Single-center randomized prospective study at a university hospital.
The aim of the present study was to provide a 2-year outcome comparison of microdiscectomy (D) versus microscopic sequestrectomy (S) in terms of reherniation rates, clinical investigation, and self-rated parameters using a comprehensive questionnaire.
Simple fragment excision in cases of herniated lumbar discs has been repeatedly reported as an alternative to standard microdiscectomy, but prospective data with sufficient follow-up is lacking to date. Preliminary results of a prospective randomized study in patients with lumbar disc herniations indicated equal reherniation rates and a trend toward superior clinical results in patients undergoing only sequestrectomy after 4 to 6 months.
Eighty-four patients with lumbar disc herniations were treated with microdiscectomy or microscopic sequestrectomy in equal parts. Patients were re-evaluated thoroughly clinically after 2 years. Results of this investigation (low back pain, sciatica, motor-, sensory-, reflex-, straight leg raising test-indexes) and self-rated parameters including SF-36 were analyzed for differences between groups and between time points.

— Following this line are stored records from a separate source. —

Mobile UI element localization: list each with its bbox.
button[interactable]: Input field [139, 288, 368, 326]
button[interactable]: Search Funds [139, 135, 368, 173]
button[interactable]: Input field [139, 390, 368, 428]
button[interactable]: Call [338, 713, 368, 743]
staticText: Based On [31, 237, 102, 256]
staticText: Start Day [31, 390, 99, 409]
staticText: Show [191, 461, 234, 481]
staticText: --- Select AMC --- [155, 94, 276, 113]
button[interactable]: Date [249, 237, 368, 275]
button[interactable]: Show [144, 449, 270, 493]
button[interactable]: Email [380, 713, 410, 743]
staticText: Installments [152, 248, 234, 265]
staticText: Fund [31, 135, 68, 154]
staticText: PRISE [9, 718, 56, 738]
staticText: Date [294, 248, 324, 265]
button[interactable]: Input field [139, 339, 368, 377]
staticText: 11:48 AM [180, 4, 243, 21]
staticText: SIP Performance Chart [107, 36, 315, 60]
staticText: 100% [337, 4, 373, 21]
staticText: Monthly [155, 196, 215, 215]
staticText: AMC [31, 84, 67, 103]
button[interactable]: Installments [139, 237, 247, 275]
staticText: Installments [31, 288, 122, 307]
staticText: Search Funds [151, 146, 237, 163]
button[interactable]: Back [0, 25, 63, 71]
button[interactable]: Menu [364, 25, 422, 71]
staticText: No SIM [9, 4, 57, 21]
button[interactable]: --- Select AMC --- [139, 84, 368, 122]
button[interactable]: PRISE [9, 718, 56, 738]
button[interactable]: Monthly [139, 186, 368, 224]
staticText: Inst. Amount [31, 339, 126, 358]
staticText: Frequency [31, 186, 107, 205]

Thirty-eight (D) and 40 (S) patients were attainable for follow-up. Reherniation rates did not differ significantly (10.5%, group D; 12.5%, group S; P = 1.0). Following dramatic improvement after surgery in both groups, results of the clinical investigation remained stable over time without significant differences between groups. In contrast, self-rated assessment demonstrated clinical deterioration of the surgical results within the first 2 years after microdiscectomy, while they rather improved after sequestrectomy. Because of this development, the outcome measures at 2 years pointed in favor of sequestrectomy with results being significant for important parameters such as use of analgesics, performance, and overall outcome.
Reherniation rates within 2 years after sequestrectomy and microdiscectomy are comparable. However, outcome after microdiscectomy seems to worsen over time, whereas it remains stable after sequestrectomy. Thus, 2-year follow-up revealed clinical results favoring sequestrectomy. Performing sequestrectomy alone may therefore represent an advantageous alternative to standard microdiscectomy.